Segment Open

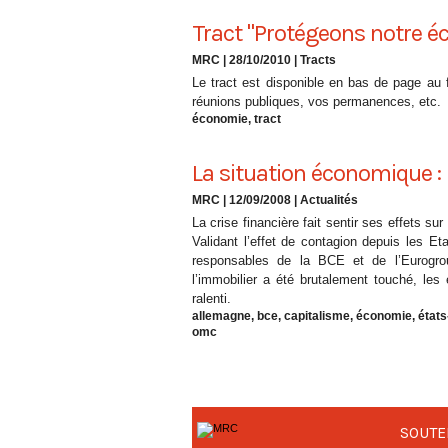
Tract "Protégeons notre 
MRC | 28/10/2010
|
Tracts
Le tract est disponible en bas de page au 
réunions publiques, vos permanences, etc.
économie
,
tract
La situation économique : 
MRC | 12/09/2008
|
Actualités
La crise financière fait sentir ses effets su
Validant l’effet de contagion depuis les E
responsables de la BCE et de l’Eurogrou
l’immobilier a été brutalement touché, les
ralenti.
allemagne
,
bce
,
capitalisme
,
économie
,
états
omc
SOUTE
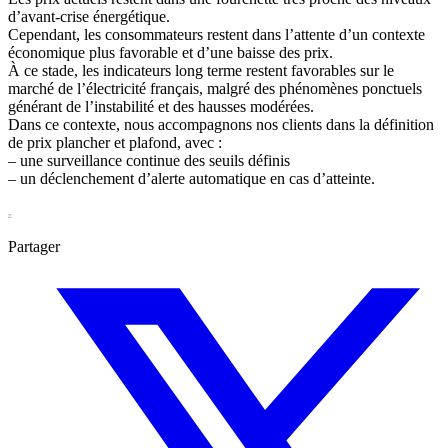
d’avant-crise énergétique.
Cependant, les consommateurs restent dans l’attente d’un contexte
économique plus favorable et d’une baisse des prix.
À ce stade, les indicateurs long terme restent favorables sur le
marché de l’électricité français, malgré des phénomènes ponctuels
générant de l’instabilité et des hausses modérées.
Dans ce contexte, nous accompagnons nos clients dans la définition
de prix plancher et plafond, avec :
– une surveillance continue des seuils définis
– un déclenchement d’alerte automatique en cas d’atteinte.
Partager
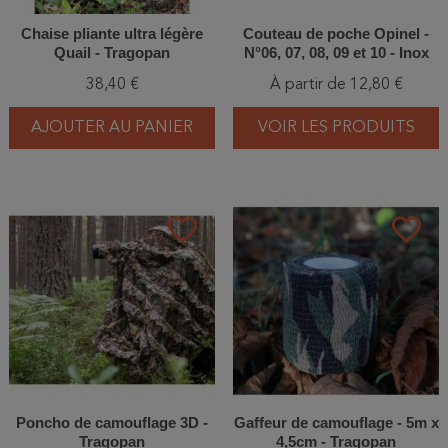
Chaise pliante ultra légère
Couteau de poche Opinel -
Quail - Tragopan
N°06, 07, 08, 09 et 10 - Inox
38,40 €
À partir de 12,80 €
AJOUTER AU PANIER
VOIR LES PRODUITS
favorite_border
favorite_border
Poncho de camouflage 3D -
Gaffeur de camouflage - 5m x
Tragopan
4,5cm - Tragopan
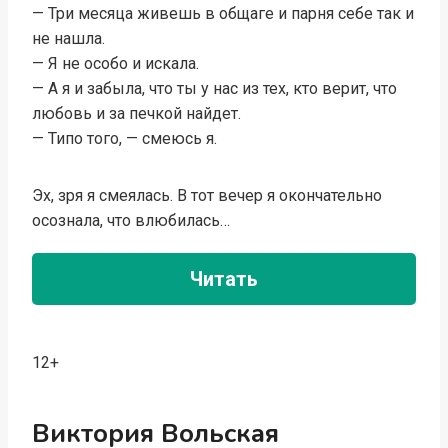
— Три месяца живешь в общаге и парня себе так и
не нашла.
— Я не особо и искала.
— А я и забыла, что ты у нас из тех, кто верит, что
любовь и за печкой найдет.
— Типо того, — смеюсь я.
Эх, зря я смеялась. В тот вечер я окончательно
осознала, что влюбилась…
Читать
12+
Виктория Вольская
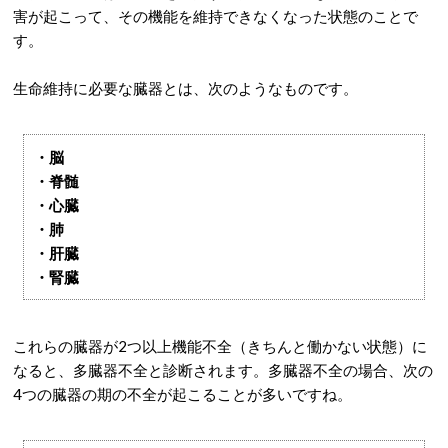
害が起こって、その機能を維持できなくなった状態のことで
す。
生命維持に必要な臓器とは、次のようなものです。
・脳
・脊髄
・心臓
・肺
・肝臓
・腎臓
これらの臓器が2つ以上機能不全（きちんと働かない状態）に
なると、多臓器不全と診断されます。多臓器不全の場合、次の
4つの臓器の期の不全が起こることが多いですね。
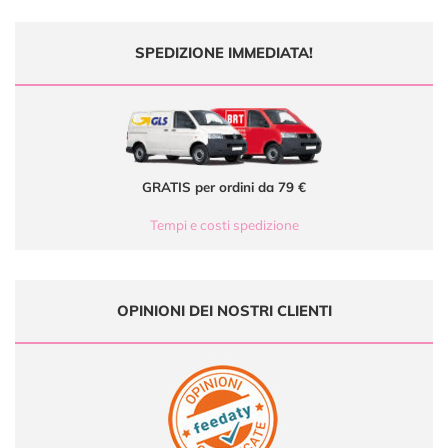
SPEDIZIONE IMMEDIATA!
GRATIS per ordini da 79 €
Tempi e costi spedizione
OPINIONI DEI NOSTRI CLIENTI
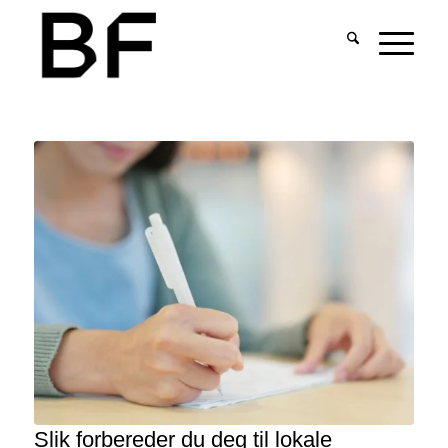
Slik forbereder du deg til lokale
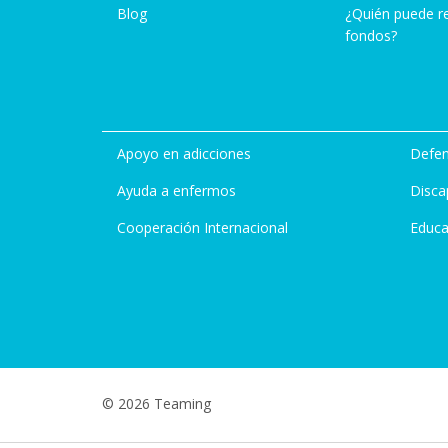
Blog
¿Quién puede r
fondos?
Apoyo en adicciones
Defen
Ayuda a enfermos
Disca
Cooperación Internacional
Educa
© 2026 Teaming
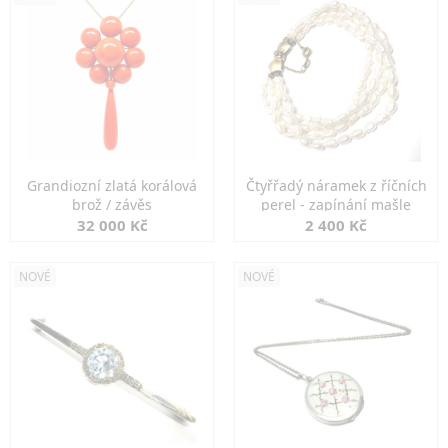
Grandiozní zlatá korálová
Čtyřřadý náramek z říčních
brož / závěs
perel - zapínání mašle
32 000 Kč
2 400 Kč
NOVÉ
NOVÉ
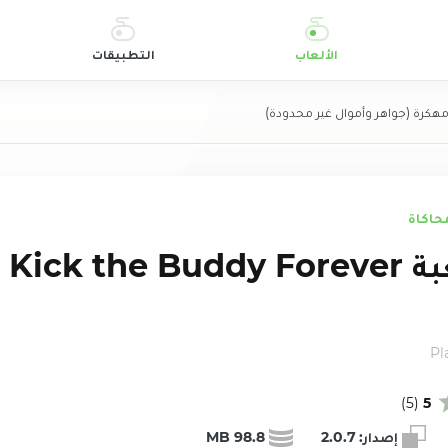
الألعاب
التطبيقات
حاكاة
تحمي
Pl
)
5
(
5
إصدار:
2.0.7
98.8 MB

Segment Closed
Segment Open

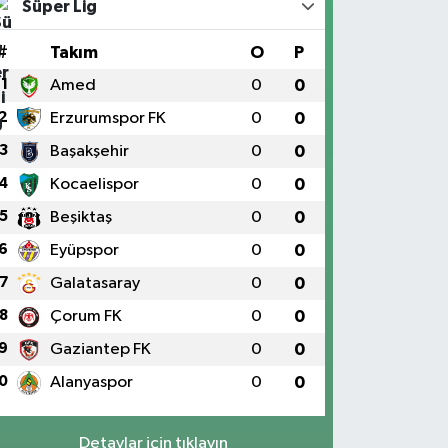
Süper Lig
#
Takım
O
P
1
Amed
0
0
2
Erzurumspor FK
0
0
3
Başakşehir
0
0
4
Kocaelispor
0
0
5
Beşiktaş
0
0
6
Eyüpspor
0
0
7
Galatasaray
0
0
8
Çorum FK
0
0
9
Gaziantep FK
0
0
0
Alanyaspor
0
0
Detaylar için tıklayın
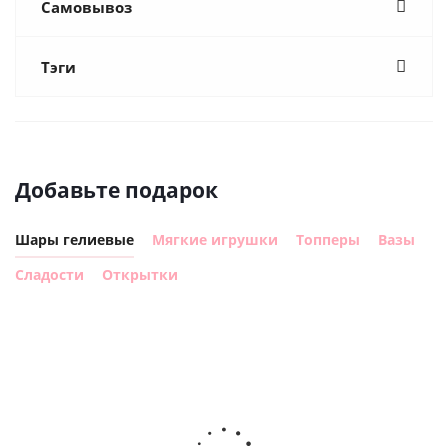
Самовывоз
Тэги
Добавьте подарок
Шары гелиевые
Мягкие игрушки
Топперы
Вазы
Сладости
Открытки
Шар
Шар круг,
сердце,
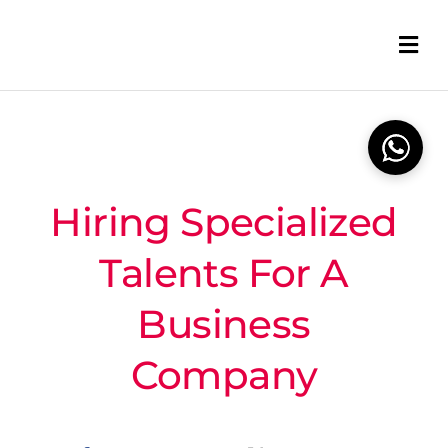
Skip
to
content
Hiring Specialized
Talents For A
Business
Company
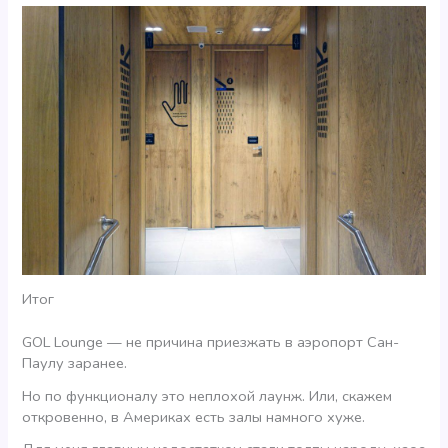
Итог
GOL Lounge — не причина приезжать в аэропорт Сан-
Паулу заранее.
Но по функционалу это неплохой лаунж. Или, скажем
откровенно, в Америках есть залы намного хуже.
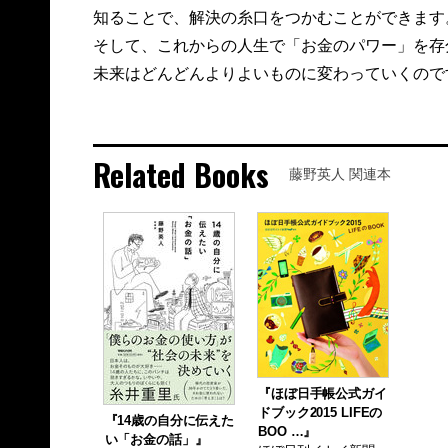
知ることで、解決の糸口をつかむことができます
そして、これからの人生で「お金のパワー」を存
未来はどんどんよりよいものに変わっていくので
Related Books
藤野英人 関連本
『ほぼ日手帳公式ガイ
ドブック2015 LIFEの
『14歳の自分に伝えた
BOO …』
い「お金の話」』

Segment Closed

▶ **Required action**:
Set the pictures aside and retype exactly the lines above from the line with "Quail - Tragopan" to the line with "особо и искала.", both included, adding no others.

▶ **Task solution**:
Quail - Tragopan
N°06, 07, 08, 09 et 10 - Inox
38,40 €
À partir de 12,80 €
AJOUTER AU PANIER
VOIR LES PRODUITS
favorite_border
favorite_border
Poncho de camouflage 3D -
Gaffeur de camouflage - 5m x
Tragopan
4,5cm - Tragopan
— Три месяца живешь в общаге и парня себе так и
не нашла.
— Я не особо и искала.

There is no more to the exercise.